On the general topic of animal model external validity & translation to humans, a number of op-eds, reviews, and meta-analyses have been done; reading through the literature up to March 2013, I would summarize them as indicating that the animal research literature in general is of considerably lower quality than human research, and that for those and intrinsic biological reasons, the probability of meaningful transfer from animal to human can be astoundingly low, far below 50% and in some categories of results, 0%.
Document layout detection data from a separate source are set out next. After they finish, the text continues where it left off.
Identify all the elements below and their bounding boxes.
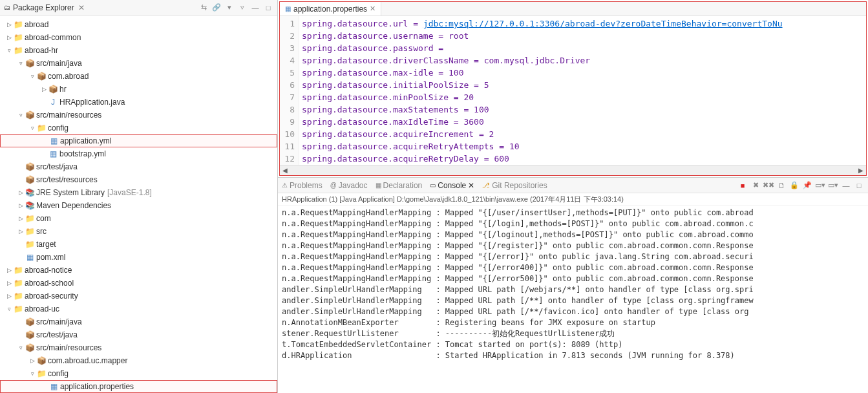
tree-item-application-properties[interactable]: ▦application.properties xyxy=(0,380,277,393)
code-line[interactable]: spring.datasource.maxStatements = 100 xyxy=(302,103,866,116)
maximize-icon[interactable]: □ xyxy=(263,3,273,13)
code-line[interactable]: spring.datasource.driverClassName = com.… xyxy=(302,54,866,67)
minimize-bottom-icon[interactable]: — xyxy=(841,180,851,191)
tree-item-src-test-resources[interactable]: 📦src/test/resources xyxy=(0,173,277,186)
tab-problems[interactable]: ⚠ Problems xyxy=(282,181,323,190)
tree-item-bootstrap-yml[interactable]: ▦bootstrap.yml xyxy=(0,147,277,160)
tree-item-src-main-resources[interactable]: ▿📦src/main/resources xyxy=(0,341,277,354)
tree-item-abroad-school[interactable]: ▷📁abroad-school xyxy=(0,277,277,290)
tree-item-src-test-java[interactable]: 📦src/test/java xyxy=(0,160,277,173)
expand-arrow-icon[interactable]: ▿ xyxy=(5,47,13,54)
close-icon[interactable]: ✕ xyxy=(78,3,85,12)
tree-item-target[interactable]: 📁target xyxy=(0,238,277,251)
scroll-lock-icon[interactable]: 🔒 xyxy=(789,180,799,191)
tab-javadoc[interactable]: @ Javadoc xyxy=(330,181,368,190)
tree-item-src-test-java[interactable]: 📦src/test/java xyxy=(0,328,277,341)
expand-arrow-icon[interactable]: ▷ xyxy=(17,202,25,209)
tree-item-src-main-java[interactable]: ▿📦src/main/java xyxy=(0,57,277,70)
tree-item-abroad-hr[interactable]: ▿📁abroad-hr xyxy=(0,44,277,57)
tree-item-hr[interactable]: ▷📦hr xyxy=(0,83,277,96)
remove-all-terminated-icon[interactable]: ✖✖ xyxy=(763,180,774,191)
tree-item-com-abroad-uc-mapper[interactable]: ▷📦com.abroad.uc.mapper xyxy=(0,354,277,367)
tab-declaration[interactable]: ▦ Declaration xyxy=(376,181,423,190)
close-tab-icon[interactable]: ✕ xyxy=(370,5,376,13)
expand-arrow-icon[interactable]: ▿ xyxy=(17,345,25,351)
expand-arrow-icon[interactable]: ▷ xyxy=(40,86,48,92)
tab-console[interactable]: ▭ Console ✕ xyxy=(430,181,474,190)
link-editor-icon[interactable]: 🔗 xyxy=(211,3,222,13)
tree-item-maven-dependencies[interactable]: ▷📚Maven Dependencies xyxy=(0,199,277,212)
code-line[interactable]: spring.datasource.username = root xyxy=(302,30,866,42)
code-line[interactable]: spring.datasource.url = jdbc:mysql://127… xyxy=(302,17,866,30)
expand-arrow-icon[interactable]: ▷ xyxy=(17,228,25,235)
pkg-icon: 📦 xyxy=(36,71,47,81)
tree-item-abroad[interactable]: ▷📁abroad xyxy=(0,18,277,31)
editor-tab-application-properties[interactable]: ▦ application.properties ✕ xyxy=(280,2,381,16)
expand-arrow-icon[interactable]: ▷ xyxy=(28,357,36,364)
code-line[interactable]: spring.datasource.minPoolSize = 20 xyxy=(302,91,866,103)
close-console-icon[interactable]: ✕ xyxy=(468,181,474,190)
file-icon: ▦ xyxy=(48,149,58,159)
editor-horizontal-scrollbar[interactable]: ◀ ▶ xyxy=(280,165,866,175)
expand-arrow-icon[interactable]: ▷ xyxy=(5,293,13,299)
scroll-left-arrow-icon[interactable]: ◀ xyxy=(280,167,290,174)
code-line[interactable]: spring.datasource.acquireIncrement = 2 xyxy=(302,128,866,140)
expand-arrow-icon[interactable]: ▿ xyxy=(28,125,36,131)
tree-item-label: src xyxy=(36,227,47,236)
expand-arrow-icon[interactable]: ▷ xyxy=(5,21,13,28)
code-line[interactable]: spring.datasource.initialPoolSize = 5 xyxy=(302,79,866,91)
tree-item-config[interactable]: ▿📁config xyxy=(0,367,277,380)
expand-arrow-icon[interactable]: ▿ xyxy=(5,306,13,312)
expand-arrow-icon[interactable]: ▷ xyxy=(17,215,25,222)
tree-item-jre-system-library[interactable]: ▷📚JRE System Library[JavaSE-1.8] xyxy=(0,186,277,199)
code-line[interactable]: spring.datasource.acquireRetryAttempts =… xyxy=(302,140,866,153)
expand-arrow-icon[interactable]: ▷ xyxy=(5,34,13,41)
tree-item-abroad-security[interactable]: ▷📁abroad-security xyxy=(0,290,277,303)
expand-arrow-icon[interactable]: ▿ xyxy=(17,60,25,67)
collapse-all-icon[interactable]: ⇆ xyxy=(198,3,209,13)
expand-arrow-icon[interactable]: ▷ xyxy=(17,189,25,196)
code-line[interactable]: spring.datasource.password = xyxy=(302,42,866,54)
console-line: t.TomcatEmbeddedServletContainer : Tomca… xyxy=(282,339,864,350)
tree-item-label: abroad-security xyxy=(25,292,78,301)
tree-item-src-main-java[interactable]: 📦src/main/java xyxy=(0,315,277,328)
clear-console-icon[interactable]: 🗋 xyxy=(776,180,787,191)
scroll-right-arrow-icon[interactable]: ▶ xyxy=(856,167,866,174)
display-selected-console-icon[interactable]: ▭▾ xyxy=(815,180,825,191)
terminate-icon[interactable]: ■ xyxy=(737,180,748,191)
tree-item-abroad-common[interactable]: ▷📁abroad-common xyxy=(0,31,277,44)
code-line[interactable]: spring.datasource.max-idle = 100 xyxy=(302,67,866,79)
tree-item-config[interactable]: ▿📁config xyxy=(0,122,277,134)
code-line[interactable]: spring.datasource.acquireRetryDelay = 60… xyxy=(302,153,866,165)
tree-item-label: com.abroad.uc.mapper xyxy=(48,356,127,365)
tree-item-application-yml[interactable]: ▦application.yml xyxy=(0,134,277,147)
pkg-icon: 📦 xyxy=(25,110,35,120)
editor-code[interactable]: spring.datasource.url = jdbc:mysql://127… xyxy=(299,16,866,165)
expand-arrow-icon[interactable]: ▷ xyxy=(5,280,13,286)
minimize-icon[interactable]: — xyxy=(250,3,260,13)
jdbc-url-link[interactable]: jdbc:mysql://127.0.0.1:3306/abroad-dev?z… xyxy=(423,19,783,28)
tab-git-repositories[interactable]: ⎇ Git Repositories xyxy=(482,181,547,190)
open-console-icon[interactable]: ▭▾ xyxy=(828,180,838,191)
tree-item-abroad-notice[interactable]: ▷📁abroad-notice xyxy=(0,264,277,277)
code-line[interactable]: spring.datasource.maxIdleTime = 3600 xyxy=(302,116,866,128)
expand-arrow-icon[interactable]: ▿ xyxy=(17,112,25,118)
expand-arrow-icon[interactable]: ▿ xyxy=(28,73,36,80)
editor-content[interactable]: 123456789101112 spring.datasource.url = … xyxy=(280,16,866,165)
tree-item-abroad-uc[interactable]: ▿📁abroad-uc xyxy=(0,303,277,315)
view-menu-icon[interactable]: ▿ xyxy=(237,3,248,13)
tree-item-hrapplication-java[interactable]: JHRApplication.java xyxy=(0,96,277,109)
package-tree[interactable]: ▷📁abroad▷📁abroad-common▿📁abroad-hr▿📦src/… xyxy=(0,16,277,393)
console-output[interactable]: n.a.RequestMappingHandlerMapping : Mappe… xyxy=(278,206,868,393)
filter-icon[interactable]: ▾ xyxy=(224,3,235,13)
tree-item-com[interactable]: ▷📁com xyxy=(0,212,277,225)
tree-item-pom-xml[interactable]: ▦pom.xml xyxy=(0,251,277,264)
maximize-bottom-icon[interactable]: □ xyxy=(854,180,864,191)
tree-item-src-main-resources[interactable]: ▿📦src/main/resources xyxy=(0,109,277,122)
tree-item-com-abroad[interactable]: ▿📦com.abroad xyxy=(0,70,277,83)
expand-arrow-icon[interactable]: ▿ xyxy=(28,370,36,377)
tree-item-src[interactable]: ▷📁src xyxy=(0,225,277,238)
expand-arrow-icon[interactable]: ▷ xyxy=(5,267,13,273)
remove-launch-icon[interactable]: ✖ xyxy=(750,180,761,191)
pin-console-icon[interactable]: 📌 xyxy=(802,180,812,191)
The primary reasons identified for this poor performance are generally: small samples (much smaller than the already underpowered norms in human research), lack of blinding in taking measurements, pseudo-replication due to animals being correlated by genetic relatedness/living in same cage/same room/same lab, extensive non-normality in data, large differences between labs due to local differences in reagents/procedures/personnel illustrating the importance of “tacit knowledge”, publication bias (small cheap samples + little perceived ethical need to publish + no preregistration norms), unnatural & unnaturally easy lab environments (more naturalistic environments both offer more realistic measurements & challenge animals), large genetic differences due to inbreeding/engineering/drift of lab strains mean the same treatment can produce dramatically different results in different strains (or sexes) of the same species, different species can have different responses, and none of them may be like humans in the relevant biological way in the first place.

So it is no wonder that “we can cure cancer in mice but not people” and almost all amazing breakthroughs in animals never make it to human practice; medicine & biology are difficult.

On normality Lots of data is not exactly normal, but, particularly in human studies, this is not a big deal because the n are often large enough, eg. n > 20, that the asymptotics have started to work & model misspecification doesn’t produce too large a false positive rate inflation or mis-estimation.

Unfortunately, in animal research, it’s perfectly typical to have sample sizes more like n = 5, which in an idealized power analysis of a normally distributed variable might be fine because one is presumably exploiting the freedom of animal models to get a large effect size / precise measurements—except that with n = 5 the data won’t be even close to ~normal or fitting other model assumptions, and a single biased or selected or outlier datapoint can mess it up further.